Taylor shot him a quick look and laughed, a ghost of a sound. Taylor hadn’t liked this setup since they’d arrived in Denver to find their prisoner, suspected terrorist Kelila Hedwig, had somehow charmed her way out of police custody and was once more on the run.
Hedwig was the prime suspect in the death of Los Angeles Field Office Director Henry Torres, which was why DSS Special Agents Will Brandt and Taylor MacAllister had been tasked with escorting her back to the City of Angels. Technically, pursuing and reapprehending her was a job for the US Marshals, not the Bureau of Diplomatic Security. But Taylor, ever a cynical and suspicious son of a bitch, had suggested that the cowboys on Nineteenth Street had already had their shot and blown it — in his opinion, a little too conveniently. From the first, there had been an ugly rumor that Hedwig was getting help from the inside.

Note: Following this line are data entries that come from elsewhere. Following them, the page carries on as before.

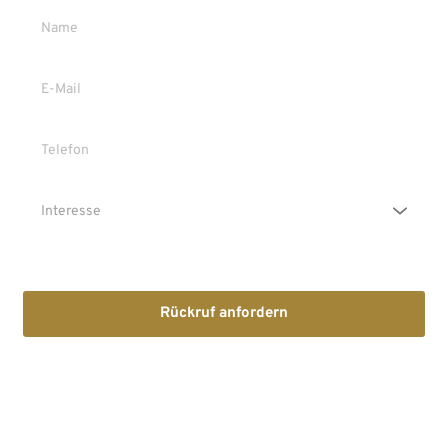
Die Erstinformation habe ich gelesen und heruntergeladen
Rückruf anfordern
Mit dem Absenden stimmen Sie der Verarbeitung Ihrer Daten 
sowie der Kontaktaufnahme per E-Mail, Post oder Telefon zu. 
Erstinformation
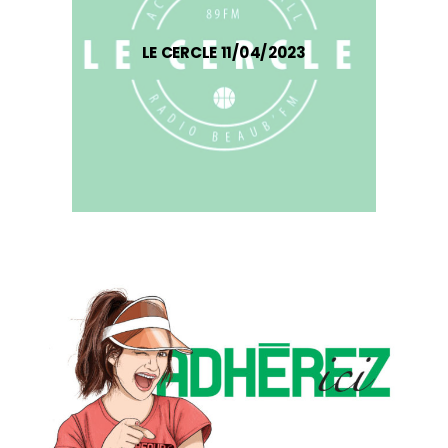
LE CERCLE 11/04/2023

Will doubted it. He’d seen a couple of photos of Hedwig. She was a frail slip of a girl behind oversize spectacles. True, he was no expert, but he thought it unlikely she’d seduced anyone. He figured Denver PD had underestimated her resourcefulness — and desperation. It happened. It didn’t automatically follow that there was a conspiracy afoot.

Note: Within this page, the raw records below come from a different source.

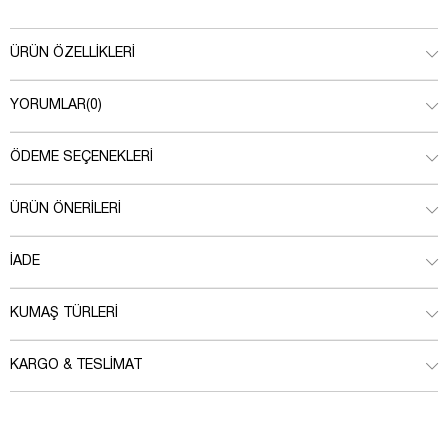
ÜRÜN ÖZELLIKLERI
YORUMLAR
(0)
ÖDEME SEÇENEKLERI
ÜRÜN ÖNERILERI
İADE
KUMAŞ TÜRLERI
KARGO & TESLIMAT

If she was getting help, it wasn’t very expert help because, after fleeing Colorado, she’d headed straight back to the mountains of New Mexico and an ex-boyfriend, Reuben Ramirez.
Ramirez was Hedwig’s high school sweetheart. Not that either of them had attended high school on a regular basis. He was an ex-con currently on probation for drug-related charges. Apparently Hedwig wasn’t too much of a bad-girl superstar to forget the little people.

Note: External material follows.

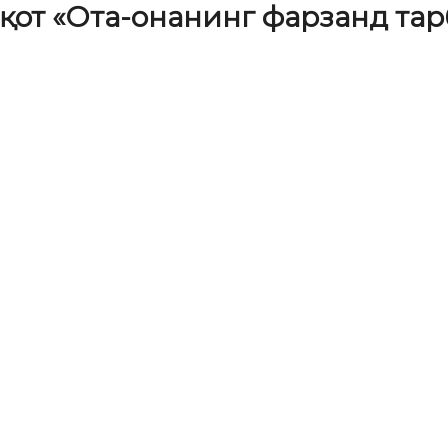
қот «Ота-онанинг фарзанд та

“It’s too quiet,” Will said.
“Nah. Ramirez is a punk. Strictly small-time. It’s not like he can afford to keep a standing army.”
Taylor’s eyes looked silver in the gloom as they met Will’s. His broad but bony shoulder was hard warmth pressing against Will’s, and Will felt a disconcerting stirring in his groin. It caught him at unexpected times, this distracting awareness of Taylor. They’d been partners and best friends for three years, but lovers for only four months. They were still adjusting.
Some parts needed more adjusting than others. He shifted uncomfortably against the still-warm adobe bricks.
“Are we doing this?” Taylor asked when Will didn’t say anything else.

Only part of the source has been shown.